Number Of Ingredients 11

1 ½ cups water
1 cup quinoa
1 teaspoon olive oil
2 tablespoons chopped fresh rosemary
1 ¼ cups shredded zucchini
1 cup shredded mozzarella cheese
¾ cup drained and rinsed black beans
6 tablespoons shredded Parmesan cheese, divided
2 eggs
2 egg whites
¼ teaspoon ground white pepper

Steps:

  • Combine water, quinoa, and olive oil in a saucepan; bring to a boil. Stir rosemary into the quinoa mixture. Reduce heat to medium-low, cover, and simmer until quinoa is tender and water is absorbed, 15 to 20 minutes.
  • Preheat oven to 400 degrees F (200 degrees C). Grease 6 muffin cups.
  • Mix quinoa mixture, zucchini, mozzarella cheese, black beans, 1/4 cup Parmesan cheese, eggs, egg whites, and white pepper together in a large bowl. Spoon mixture into each muffin cup and top with remaining Parmesan cheese.
  • Bake in the preheated oven until set in the middle and edges are golden brown, 25 to 30 minutes. Cool for 5 minutes in the muffin cups.
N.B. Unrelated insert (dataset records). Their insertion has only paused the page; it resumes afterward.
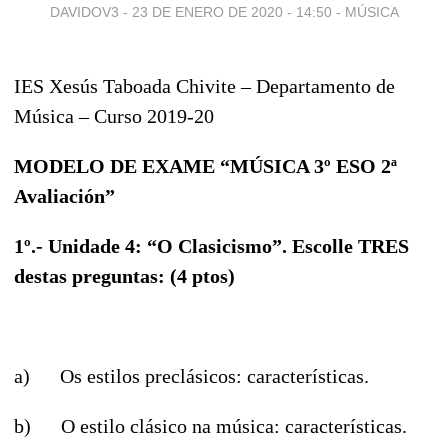
DAVIDOV3 -
23 DE ENERO DE 2020 - 14:50
-
MÚSICA
IES Xesús Taboada Chivite – Departamento de
Música – Curso 2019-20
MODELO DE EXAME “MÚSICA 3º ESO 2ª
Avaliación”
1º.- Unidade 4: “O Clasicismo”. Escolle TRES
destas preguntas: (4 ptos)
a) Os estilos preclásicos: características.
b) O estilo clásico na música: características.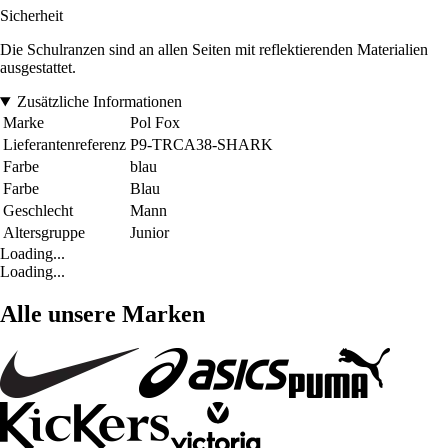
Sicherheit
Die Schulranzen sind an allen Seiten mit reflektierenden Materialien
ausgestattet.
Zusätzliche Informationen
Marke
Pol Fox
Lieferantenreferenz
P9-TRCA38-SHARK
Farbe
blau
Farbe
Blau
Geschlecht
Mann
Altersgruppe
Junior
Loading...
Loading...
Alle unsere Marken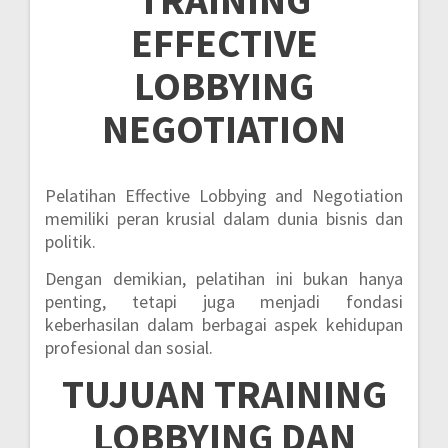
TRAINING
EFFECTIVE
LOBBYING
NEGOTIATION
Pelatihan Effective Lobbying and Negotiation
memiliki peran krusial dalam dunia bisnis dan
politik.
Dengan demikian, pelatihan ini bukan hanya
penting, tetapi juga menjadi fondasi
keberhasilan dalam berbagai aspek kehidupan
profesional dan sosial.
TUJUAN
TRAINING
LOBBYING DAN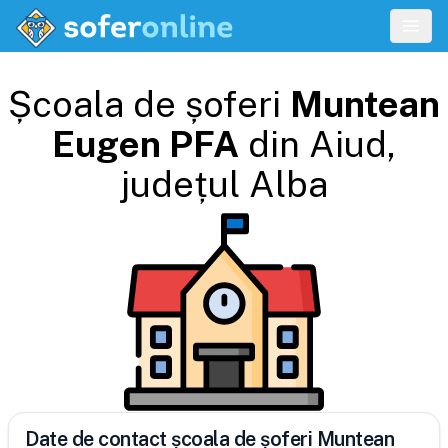
Școala de șoferi
Muntean
Eugen PFA
din
Aiud
,
județul
Alba
Date de contact școala de șoferi Muntean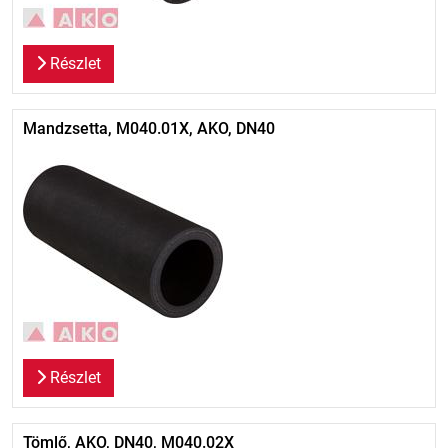
Részlet
Mandzsetta, M040.01X, AKO, DN40
Részlet
Tömlő, AKO, DN40, M040.02X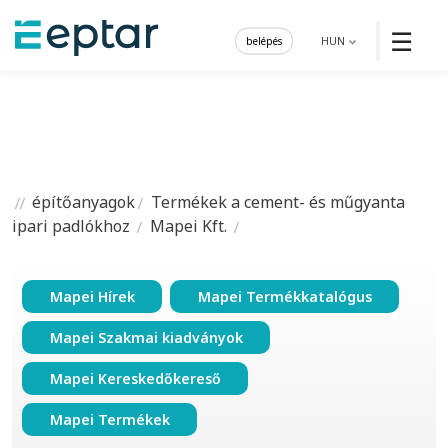
☰
belépés
HUN
építőanyagok
Termékek a cement- és műgyanta
ipari padlókhoz
Mapei Kft.
Mapei Hírek
Mapei Termékkatalógus
Mapei Szakmai kiadványok
Mapei Kereskedőkereső
Mapei Termékek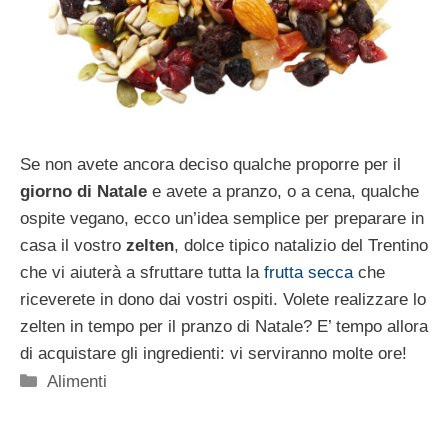
Se non avete ancora deciso qualche proporre per il
giorno di Natale
e avete a pranzo, o a cena, qualche
ospite vegano, ecco un’idea semplice per preparare in
casa il vostro
zelten
, dolce tipico natalizio del Trentino
che vi aiuterà a sfruttare tutta la
frutta secca
che
riceverete in dono dai vostri ospiti. Volete realizzare lo
zelten in tempo per il pranzo di Natale? E’ tempo allora
di acquistare gli ingredienti: vi serviranno molte ore!
Categorie
Alimenti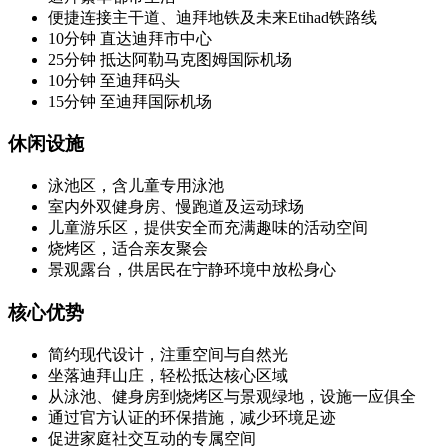
便捷连接主干道、迪拜地铁及未来Etihad铁路线
10分钟 直达迪拜市中心
25分钟 抵达阿勒马克图姆国际机场
10分钟 至迪拜码头
15分钟 至迪拜国际机场
休闲设施
泳池区，含儿童专用泳池
室内外双健身房、慢跑道及运动球场
儿童游乐区，提供安全而充满趣味的活动空间
烧烤区，适合亲友聚会
景观露台，供居民在宁静环境中放松身心
核心优势
简约现代设计，注重空间与自然光
坐落迪拜山庄，轻松抵达核心区域
从泳池、健身房到烧烤区与景观绿地，设施一应俱全
通过官方认证的环保措施，减少环境足迹
促进家庭社交互动的专属空间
Nutrition Facts : Calories 238.2 calories, Carbohydrate 24.3 g, Cholesterol 78.5 mg, Fat 8.7 g, Fiber 4.2 g, Protein 15.6 g, SaturatedFat 3.6 g, Sodium 353.4 mg, Sugar 0.5 g

Uju Gift
[email protected]

These frittatas are a great option for a healthy and satisfying breakfast. They're also really easy to make ahead of time, which is a plus.


Jane Marenga
[email protected]

I'm new to cooking and these frittatas were really easy to make. I'm definitely going to make them again.


Waiza Khan
[email protected]

These frittatas are a great way to use up leftover vegetables. I had some broccoli and zucchini that I needed to use up and they worked perfectly in these frittatas.


Precious Akindenor
[email protected]

I'm not a fan of quinoa, but I really liked these frittatas. The quinoa was cooked perfectly and it didn't have a strong flavor.


Tahida Afrin
[email protected]

These frittatas were a bit too dry for my taste. I think I'll try adding more liquid next time.


Rotondwa Mmbadi
[email protected]

I'm always looking for new vegetarian recipes and these frittatas definitely fit the bill. They're easy to make and they taste great!


Betty Baker
[email protected]

These frittatas were perfect for my meal prep. I made a batch on Sunday and ate them throughout the week for breakfast and lunch.


Shafiullah Faizi
[email protected]

I'm not a vegetarian, but I really enjoyed these frittatas. They're a great way to get more vegetables into your diet.


Mlungisi Teto
[email protected]

These frittatas were delicious! I especially loved the combination of the quinoa and the vegetables.


Rayven English
[email protected]

I had some trouble getting the frittatas to set properly. I think I might have overcooked them.


Hameed Subhani
[email protected]

These frittatas were a bit bland for my taste. I think I'll try adding more herbs and spices next time.


Roshan Msm
[email protected]

I love that these frittatas are vegetarian and packed with protein. They're also really versatile - I've added different vegetables and cheeses to them and they've always turned out great.


Ashmita Gurung
[email protected]

I've made these frittatas several times now and they're always a success. They're easy to make and perfect for a quick and healthy breakfast or lunch.


Ruhol Md Ruhol
[email protected]

These frittatas were a hit with my family! They're packed with flavor and the quinoa gives them a nice texture.